Navy Next-Gen Enterprise Network Headed For Disaster
After a decade of operating the world’s largest intranet with a single contractor in charge, the U.S. Navy has decided to replace it with something more fashionable. It plans to unbundle the functions required to sustain the network and hold a series of competitions each year to see who can offer the best deal, with the Navy itself overseeing the integration of suppliers and services. In theory, the new approach will provide greater functionality and flexibility to users, of whom there are 700,000. In practice, the new approach is an operational and budgetary disaster in the making.
The future system the Navy is pursuing is called the Next Generation Enterprise Network, or NGEN. It would replace the existing Navy-Marine Corps Intranet that provides an array of information resources to uniform and civilian personnel in the sea services, including command links to warfighters. The existing system has been in place for ten years, and during that time ideas have evolved about how the joint force should acquire and sustain complex systems. The preferred model right now is continuous competition, a concept that works well in commodity markets but has seldom been attempted in the procurement of federal networks.
It’s not that the current intranet isn’t working. It enjoys high user satisfaction ratings and has proven nearly impervious to intrusion by hackers and spies. But the Navy doesn’t like turning over so much control to an outside company — in this case, Hewlett-Packard — so it has jumped on the in-sourcing bandwagon by moving to take direct control of the system. There’s good reason to suspect it isn’t up to the job, but even if it were the continuous-competition approach will make its job much harder. By dis-integrating a single contractor team into several more narrowly-defined groups of vendors, it will introduce seams and discontinuities into the system that must frequently be adjudicated — seams that are the doorways intruders typically use to penetrate a network. And by demanding frequent competitions, it nearly guarantees suppliers will not be willing to offer the Navy their best technology and prices. Why would a company stretch to win a narrow-gauge contract that might disappear after a year?
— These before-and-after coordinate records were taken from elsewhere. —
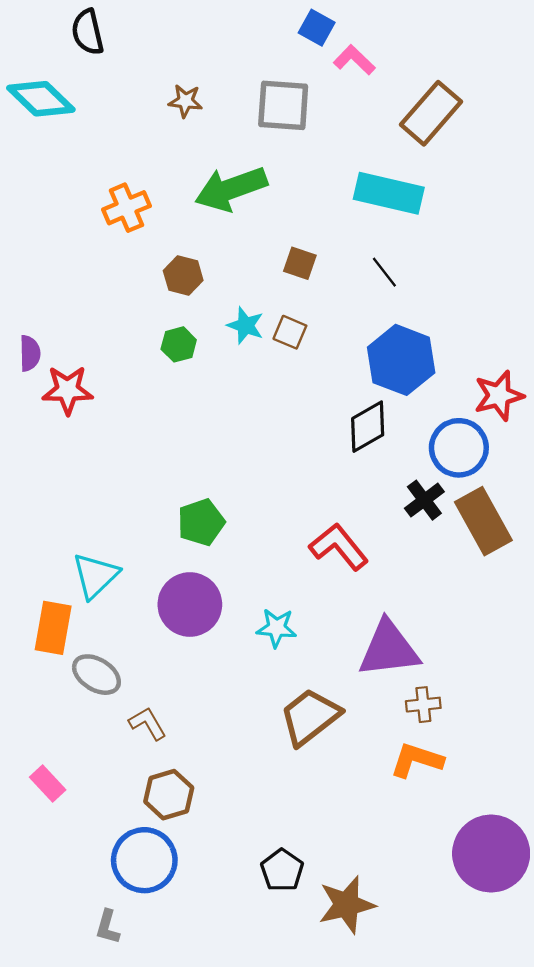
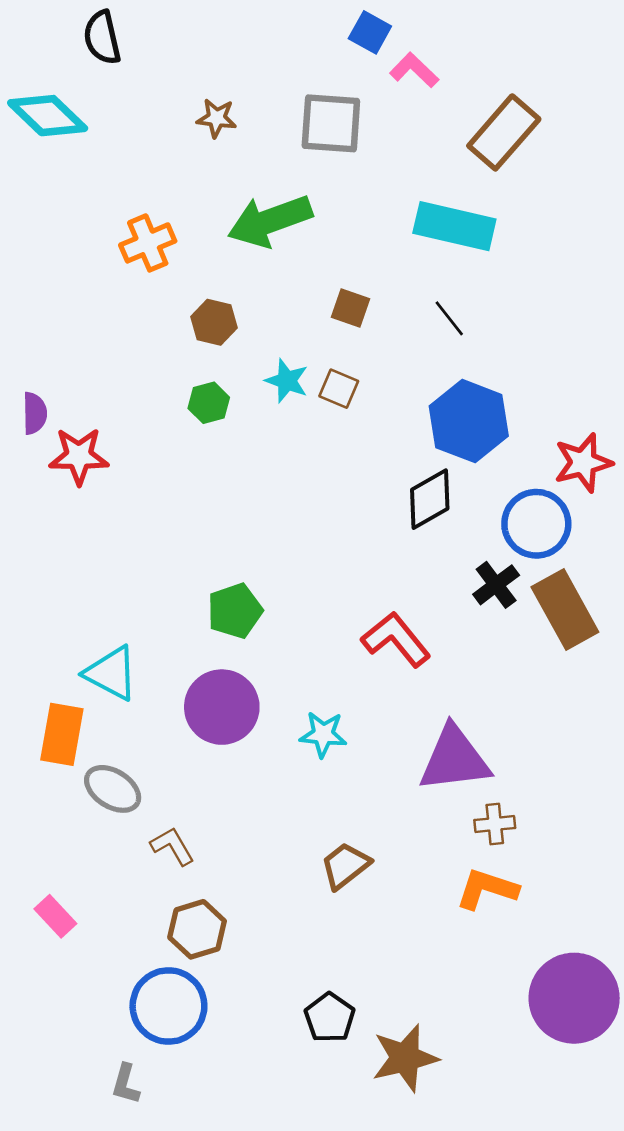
cyan triangle: (95, 576) -> (111, 673), turned -48
brown trapezoid: (310, 717) -> (345, 866), moved, size x0.7

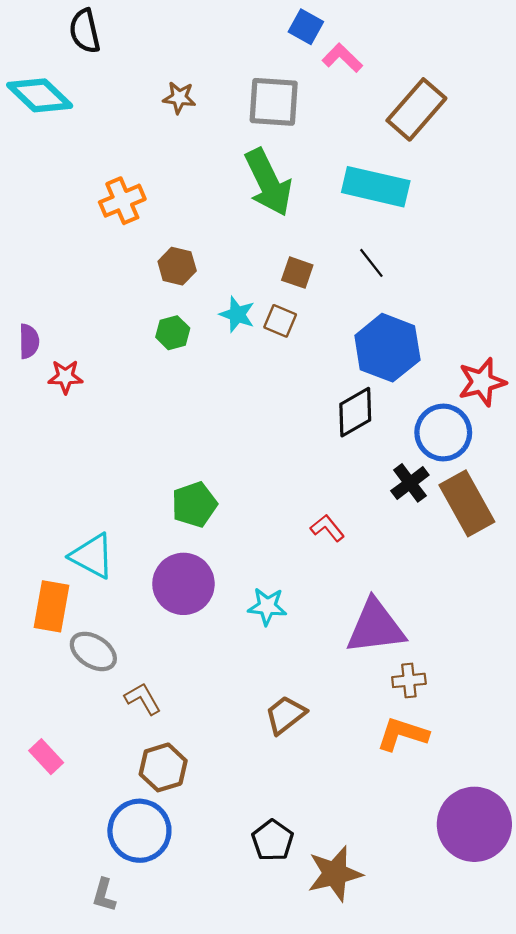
green arrow: (270, 221) -> (268, 182), moved, turned -96
brown square: (350, 308) -> (297, 273), moved
red star: (79, 456) -> (65, 377), size x0.7
red L-shape: (396, 639) -> (327, 528), size x0.6

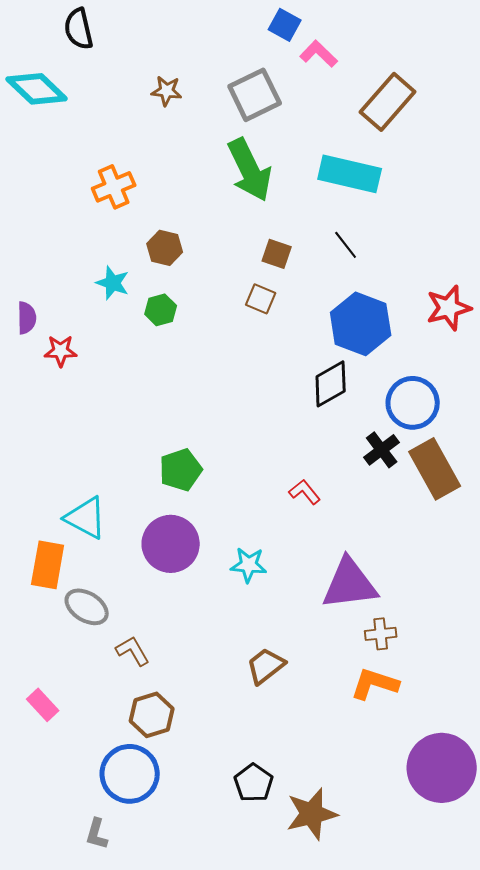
gray square: (274, 102) -> (255, 95), turned -30
cyan star: (237, 314) -> (113, 283), moved
red star: (482, 382) -> (449, 308), moved

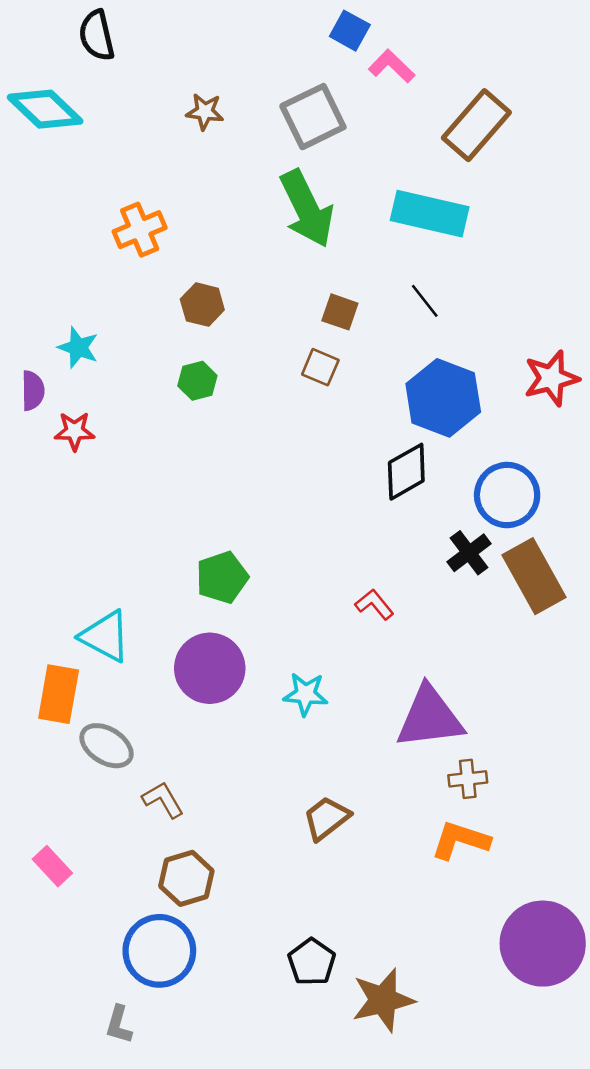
cyan star: (113, 283) -> (78, 348), moved

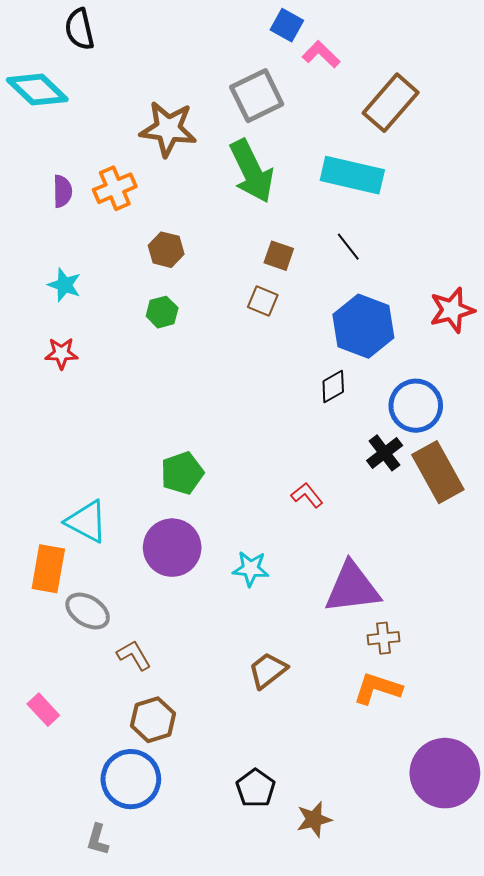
brown star: (205, 112) -> (168, 129), moved, size x1.8
purple semicircle: (33, 391) -> (62, 191), moved
black diamond: (406, 472) -> (333, 387), size x0.7
brown star: (383, 1000) -> (314, 819), size x0.7

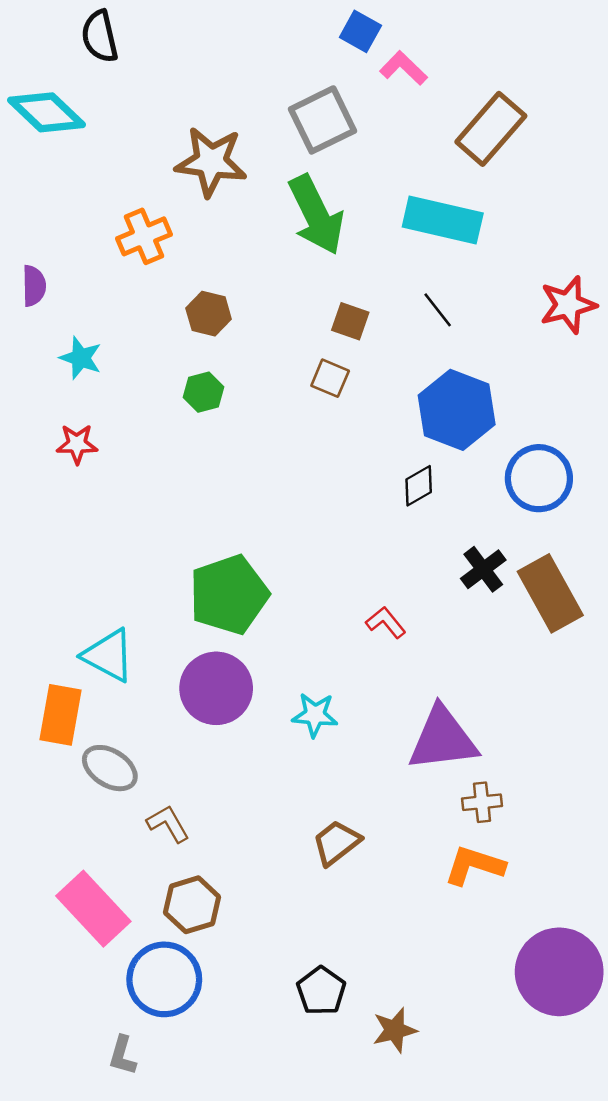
purple semicircle: (62, 191) -> (34, 286), moved
red star: (452, 310) -> (568, 305), moved
blue circle: (416, 406) -> (539, 478), moved
green pentagon: (182, 473) -> (229, 595), size x1.5
pink rectangle: (43, 710) -> (93, 909), moved, size x1.8

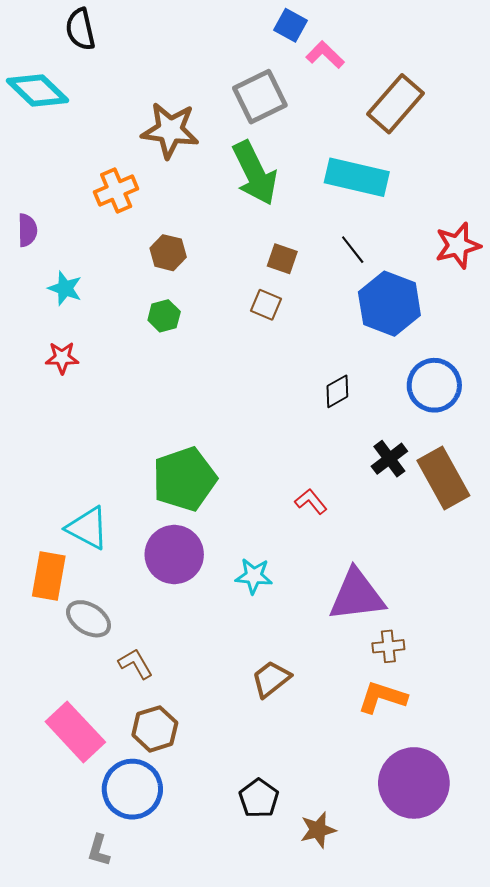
blue hexagon: (457, 410) -> (389, 304), moved
purple circle: (559, 972) -> (414, 783), moved

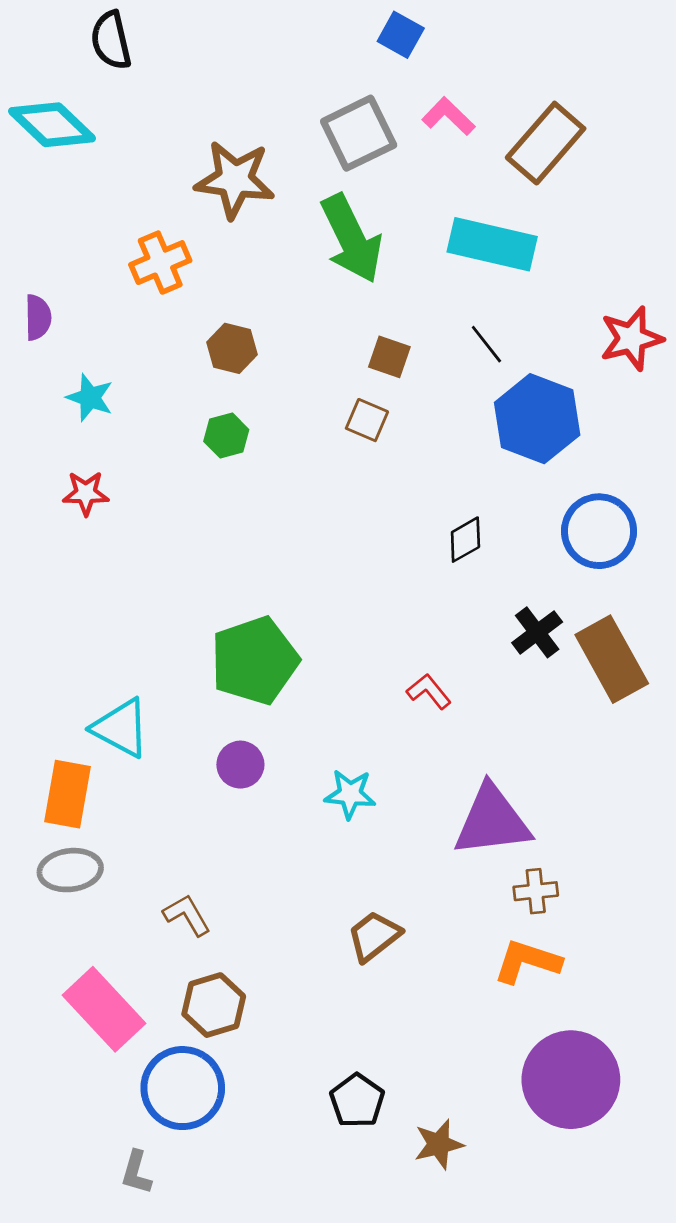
pink L-shape: (325, 55) -> (449, 116), moved
purple circle: (174, 555) -> (240, 765), size x0.6
gray ellipse: (89, 619) -> (70, 870), moved, turned -39

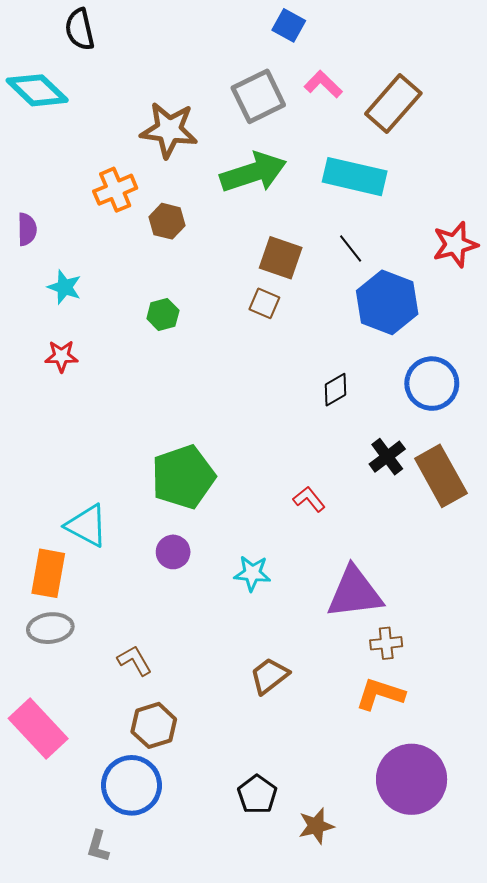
green arrow: (351, 239) -> (253, 172), turned -82
brown hexagon: (232, 348) -> (167, 221), moved
brown square: (389, 357) -> (281, 258), size x1.4
pink rectangle: (104, 1009) -> (38, 729), moved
The acquisition strategy the Navy favors for NGEN hasn’t worked anywhere that it has been tried. It’s the kind of innovative-sounding approach that you would expect from bureaucrats who have spent no time in the private sector. People in the business world understand that companies are more willing to take risks when contracts are big and costs can be amortized over many years. So limiting the scope and duration of contracts reduces the incentives contractors have to offer a good deal. Having lots of teams with lots of seams also diminishes accountability when security breaches occur, not to mention complicating the challenge of implementing fixes fast. The Navy brushed aside complaints from the Government Accountability Office about the way in which the acquisition strategy was selected, even though GAO raised the possibility that billions of dollars might be wasted.
But wasting money isn’t the worst thing about the NGEN concept. What’s really worrisome is that the Navy is likely to impair its entire warfighting system by trying to command a globally deployed fleet through a weak and vulnerable network. After spending decades developing a force posture in which each system is the best of its kind ever built, the service now proposes to implement an information backbone that enemies will find much easier to compromise — a balkanized network that may break down or be disrupted at moments when many lives are on the line. If the Navy can’t point to a single instance where the business model it is pursuing for managing the future flow of sensitive information has worked, what does that tell us about the likely outcome of the NGEN experiment?